This appeal arises pursuant to the Texas Workers' Compensation Act, TEX. LAB. CODE ANN. § 401.001 et seq. (1989 Act). A contested case hearing was held on November 15, 2000. He held that the respondent (claimant) sustained bilateral carpal tunnel syndrome as a result of repetitive trauma at work and that she reported her injury to her supervisor within 30 days of her date of injury, which was ________. The hearing officer further held that the claimant had disability for the period from June 10 through September 4, 2000.
The appellant (carrier) appeals and argues that there is insufficient evidence that the claimant developed a repetitive trauma injury by her date of injury. The carrier also appeals the notice decision as well as the disability finding (based upon the lack of a compensable injury). The claimant responds that the decision should be affirmed.
We affirm the hearing officer's decision.
INJURY AND DISABILITY
The hearing officer did not err in finding that the claimant sustained a repetitive trauma injury in the course and scope of her employment and that it caused disability. The testimony of the claimant supplied a detailed description of the work in which she was employed, which was the cutting of metal strips ("leading edges") with a paper-cutting device, involving the pushing of a lever with her right hand up to 300 to 400 times a week, and the manual "deburring" of the cut edge of each strip. This involved holding down the strip by spanning the length of the strip with her left hand as she pushed out the slightly raised edges (or "burrs") along the freshly cut edge, front and back. The strips were eventually incorporated into jet engines. The claimant said she had a quota but could not recall what it was; she agreed that she produced, at the most, 150 strips per day. They were about six inches long, and one-half inch wide. Evidence was also produced that the claimant may not have performed this work the first couple of days of her employment and that her overall production may not have been as high as she stated. Statements were offered from other workers challenging the force (or trauma) needed to perform the task.
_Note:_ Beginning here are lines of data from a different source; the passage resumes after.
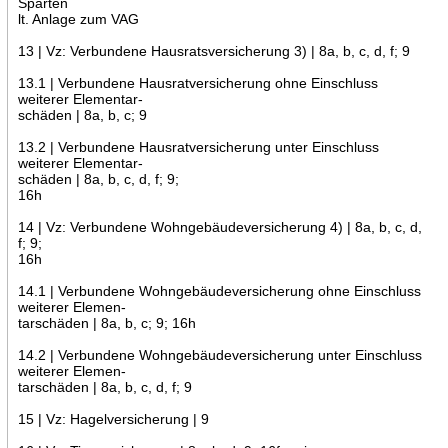
Sparten
lt. Anlage zum VAG
13 | Vz: Verbundene Hausratsversicherung 3) | 8a, b, c, d, f; 9
13.1 | Verbundene Hausratversicherung ohne Einschluss
weiterer Elementar-
schäden | 8a, b, c; 9
13.2 | Verbundene Hausratversicherung unter Einschluss
weiterer Elementar-
schäden | 8a, b, c, d, f; 9;
16h
14 | Vz: Verbundene Wohngebäudeversicherung 4) | 8a, b, c, d,
f; 9;
16h
14.1 | Verbundene Wohngebäudeversicherung ohne Einschluss
weiterer Elemen-
tarschäden | 8a, b, c; 9; 16h
14.2 | Verbundene Wohngebäudeversicherung unter Einschluss
weiterer Elemen-
tarschäden | 8a, b, c, d, f; 9
15 | Vz: Hagelversicherung | 9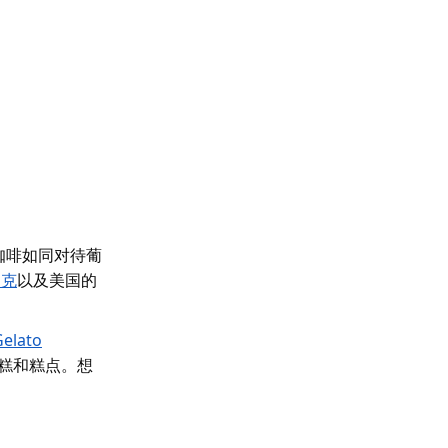
咖啡如同对待葡
马克
以及美国的
elato
淋蛋糕和糕点。想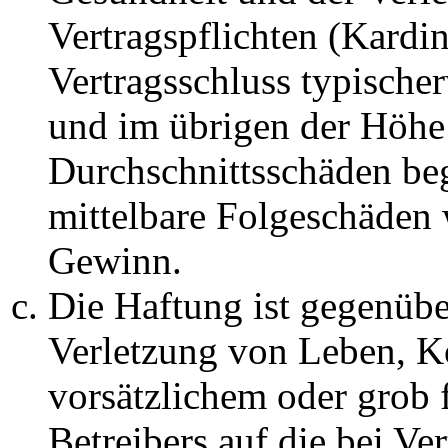
Vertragspflichten (Kardin
Vertragsschluss typische
und im übrigen der Höhe 
Durchschnittsschäden begr
mittelbare Folgeschäden
Gewinn.
Die Haftung ist gegenüb
Verletzung von Leben, K
vorsätzlichem oder grob 
Betreibers auf die bei Ve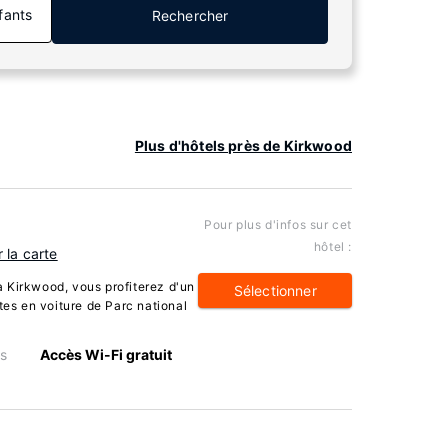
fants
Rechercher
Plus d'hôtels près de Kirkwood
Pour plus d'infos sur cet
hôtel :
r la carte
 Kirkwood, vous profiterez d'un
Sélectionner
tes en voiture de Parc national
s
Accès Wi-Fi gratuit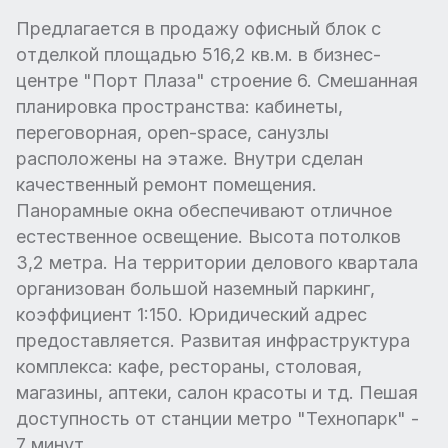
Предлагается в продажу офисный блок с
отделкой площадью 516,2 кв.м. в бизнес-
центре "Порт Плаза" строение 6. Смешанная
планировка пространства: кабинеты,
переговорная, open-space, санузлы
расположены на этаже. Внутри сделан
качественный ремонт помещения.
Панорамные окна обеспечивают отличное
естественное освещение. Высота потолков
3,2 метра. На территории делового квартала
организован большой наземный паркинг,
коэффициент 1:150. Юридический адрес
предоставляется. Развитая инфраструктура
комплекса: кафе, рестораны, столовая,
магазины, аптеки, салон красоты и тд. Пешая
доступность от станции метро "Технопарк" -
7 минут.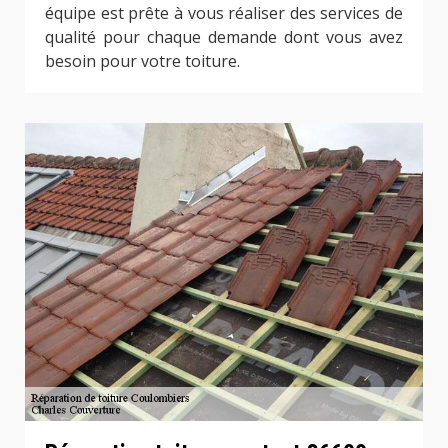
équipe est prête à vous réaliser des services de
qualité pour chaque demande dont vous avez
besoin pour votre toiture.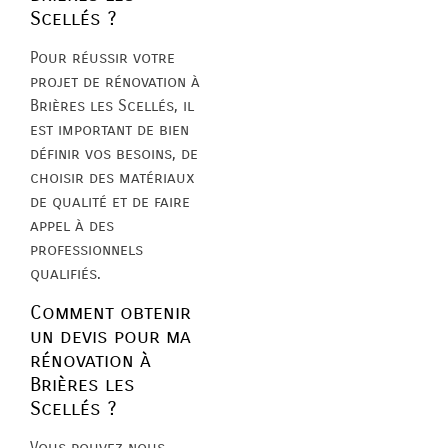
Scellés ?
Pour réussir votre
projet de rénovation à
Brières les Scellés, il
est important de bien
définir vos besoins, de
choisir des matériaux
de qualité et de faire
appel à des
professionnels
qualifiés.
Comment obtenir
un devis pour ma
rénovation à
Brières les
Scellés ?
Vous pouvez nous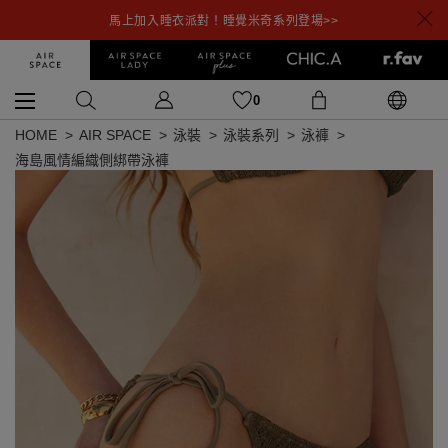
馬上加入睡衣派對！睡覺米奇系列登場>>
0
HOME
AIR SPACE
泳裝
泳裝系列
泳褲
海島風情編織側綁帶泳褲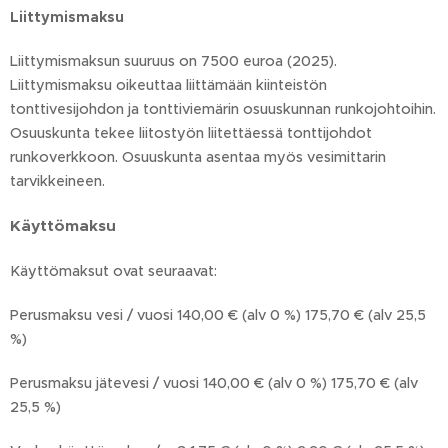
Liittymismaksu
Liittymismaksun suuruus on 7500 euroa (2025).
Liittymismaksu oikeuttaa liittämään kiinteistön
tonttivesijohdon ja tonttiviemärin osuuskunnan runkojohtoihin.
Osuuskunta tekee liitostyön liitettäessä tonttijohdot
runkoverkkoon. Osuuskunta asentaa myös vesimittarin
tarvikkeineen.
Käyttömaksu
Käyttömaksut ovat seuraavat:
Perusmaksu vesi / vuosi 140,00 € (alv 0 %) 175,70 € (alv 25,5
%)
Perusmaksu jätevesi / vuosi 140,00 € (alv 0 %) 175,70 € (alv
25,5 %)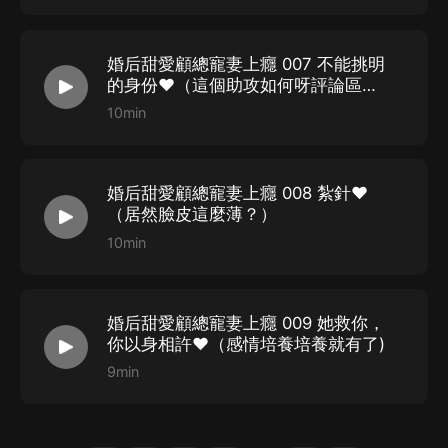
陳福/顧飛/張君/約翰：丘耳刀
聶歡：子文七七
婚后甜愛顧總寵妻上癮 007 不能挑明
的身份❤️（這個助攻如何呀評論區告
林若瑩：雨籃子
訴我哦）
10min
顧浩天/孟飛翔：瓶子
蕭一鳴：海鮮不加鹽
顧長平：不垢不淨
婚后甜愛顧總寵妻上癮 008 紮針❤️
蕭玉/徐美/秦老太：真源lucky
（居然臉皮這麼薄？）
聶歡：子文七七
10min
顧海：夢草原1891
方嬈：小魚仙倌兒
婚后甜愛顧總寵妻上癮 009 她救你，
葉青依/於蘭：萬事亨通
你以身相許❤️（感情培養培養就有了)
羅欣：初玉兮
9min
金先生：丹增
王嫂/肖珍：勸君一醉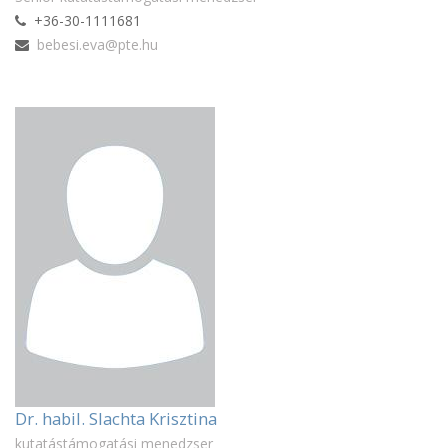
+36-30-1111681
bebesi.eva@pte.hu
Dr. habil. Slachta Krisztina
kutatástámogatási menedzser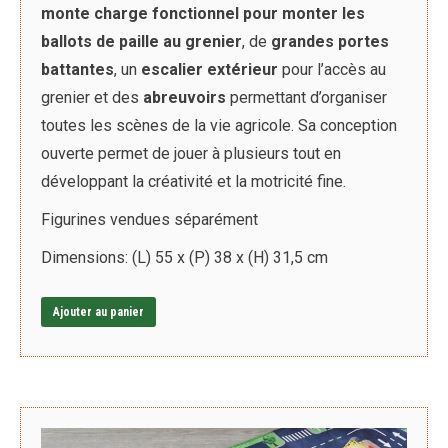
monte charge
fonctionnel pour monter les
ballots de paille au grenier
, de
grandes portes
battantes
, un
escalier extérieur
pour l’accès au
grenier et des
abreuvoirs
permettant d’organiser
toutes les scènes de la vie agricole. Sa conception
ouverte permet de jouer à plusieurs tout en
développant la créativité et la motricité fine.
Figurines vendues séparément
Dimensions: (L) 55 x (P) 38 x (H) 31,5 cm
Ajouter au panier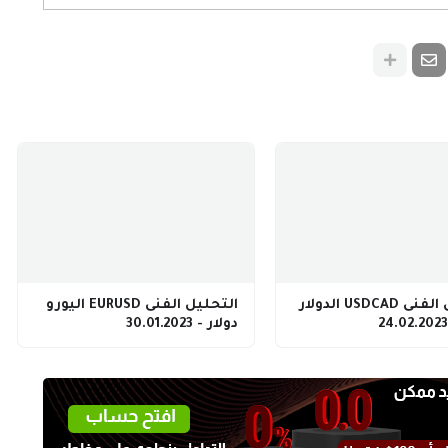
التحليل الفنى USDCAD الدولار
التحليل الفنى EURUSD اليورو
دولار - 30.01.2023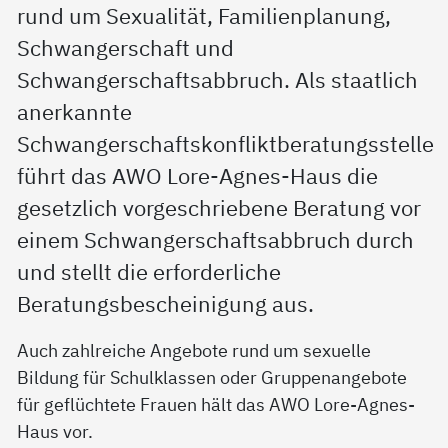
rund um Sexualität, Familienplanung,
Schwangerschaft und
Schwangerschaftsabbruch. Als staatlich
anerkannte
Schwangerschaftskonfliktberatungsstelle
führt das AWO Lore-Agnes-Haus die
gesetzlich vorgeschriebene Beratung vor
einem Schwangerschaftsabbruch durch
und stellt die erforderliche
Beratungsbescheinigung aus.
Auch zahlreiche Angebote rund um sexuelle
Bildung für Schulklassen oder Gruppenangebote
für geflüchtete Frauen hält das AWO Lore-Agnes-
Haus vor.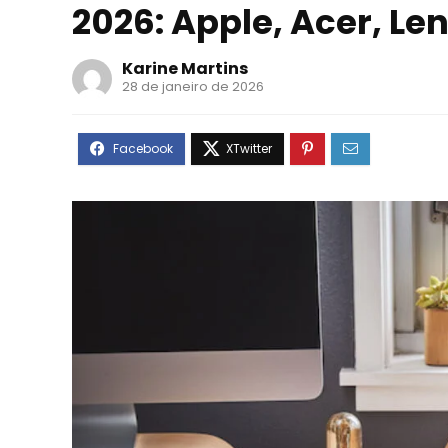
2026: Apple, Acer, Le
Karine Martins
28 de janeiro de 2026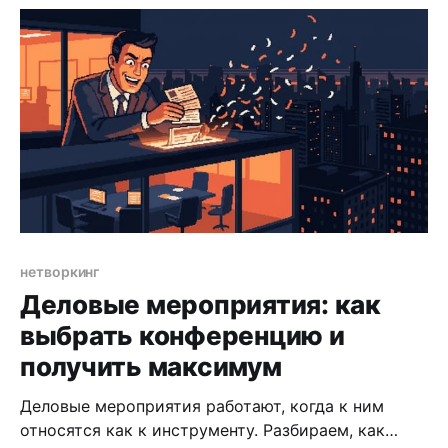
нетворкинг
Деловые мероприятия: как
выбрать конференцию и
получить максимум
Деловые мероприятия работают, когда к ним
относятся как к инструменту. Разбираем, как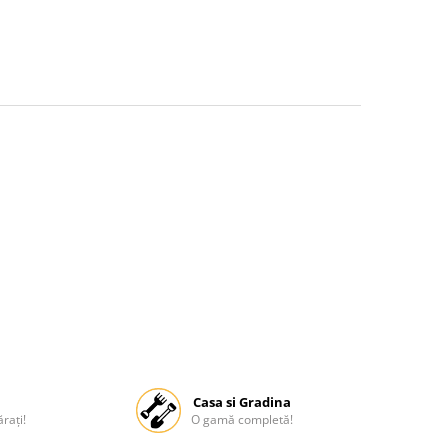
Casa si Gradina
rați!
O gamă completă!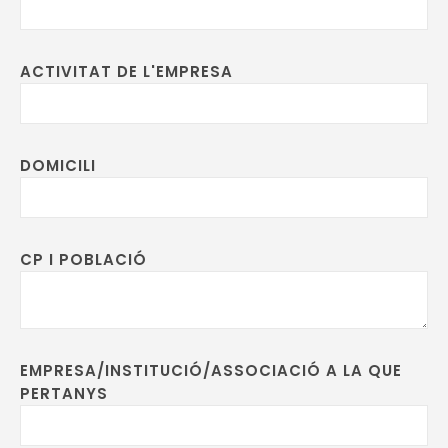
ACTIVITAT DE L'EMPRESA
DOMICILI
CP I POBLACIÓ
EMPRESA/INSTITUCIÓ/ASSOCIACIÓ A LA QUE
PERTANYS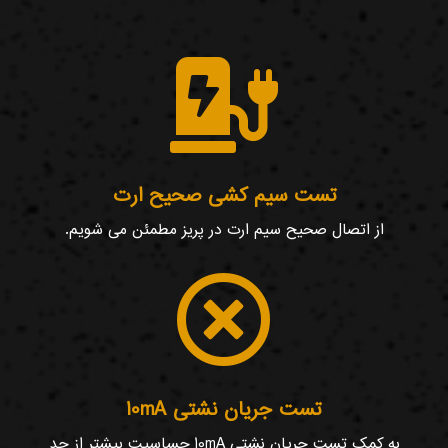

تست سیم کشی صحیح ارت
از اتصال صحیح سیم ارت در پریز مطمئن می شویم.

تست جریان نشتی 10mA
به کمک تست جریان نشتی 10mA حساسیت بیشتر از حد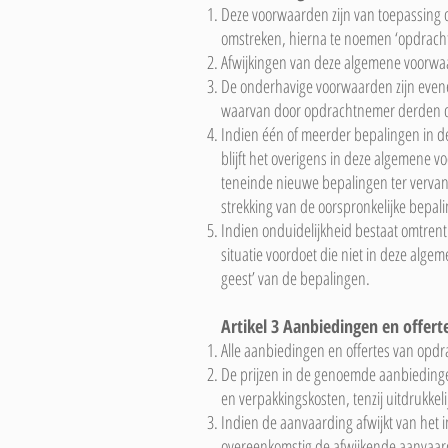
Deze voorwaarden zijn van toepassing 
omstreken, hierna te noemen ‘opdracht
Afwijkingen van deze algemene voorwaar
De onderhavige voorwaarden zijn even
waarvan door opdrachtnemer derden d
Indien één of meerder bepalingen in d
blijft het overigens in deze algemene 
teneinde nieuwe bepalingen ter vervang
strekking van de oorspronkelijke bepa
Indien onduidelijkheid bestaat omtrent
situatie voordoet die niet in deze alge
geest’ van de bepalingen.
Artikel 3 Aanbiedingen en offert
Alle aanbiedingen en offertes van opdr
De prijzen in de genoemde aanbiedinge
en verpakkingskosten, tenzij uitdrukkeli
Indien de aanvaarding afwijkt van he
overeenkomstig de afwijkende aanvaard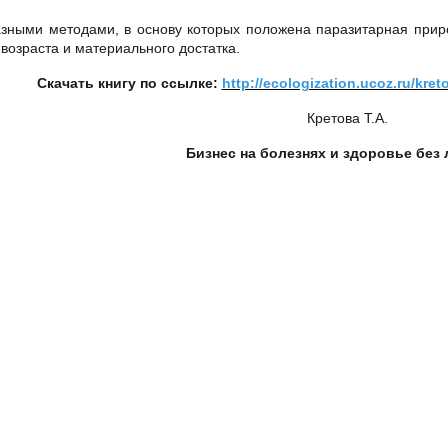
азными методами, в основу которых положена паразитарная прир
озраста и материального достатка.
Скачать книгу по ссылке:
http://ecologization.ucoz.ru/kre
Кретова Т.А.
Бизнес на болезнях и здоровье без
It was clear from the claimant's testimony that the stipulated date of injury was the first date the claimant felt any symptoms. As the hearing officer observes in his discussion, the claimant continued to work nearly another month after this date of injury. The effects of repetitive trauma are cumulative so long as exposure to the hazard continues. Consequently, although the carrier's peer review doctor disputes that the claimant could have developed her condition "in four days," the medical records he reviewed obviously showed the effects of a much longer period of repetition and cumulation of the disease.
The evidence supplied, including the medical evidence, was sufficient to support the determination of injury from the job and disability, and the hearing officer's resolution of conflicting evidence, is not against the great weight and preponderance of the evidence.
TIMELY NOTICE TO EMPLOYER
The hearing officer did not err in finding that the claimant gave timely notice of her injury to the employer. The claimant testified that beginning on ________ she complained of arm pain to her supervisor, Mr. B, and that he advised her she had to get stronger. She complained eight or nine times over the next month to Mr. B, who worked with her on various ways to minimize her pain. In this case, the hearing officer need not have found a specific date of notice when he believed that a number of complaints were made to Mr. B over the 30-day period following the injury.
We affirm the hearing officer's decision and order on all points appealed.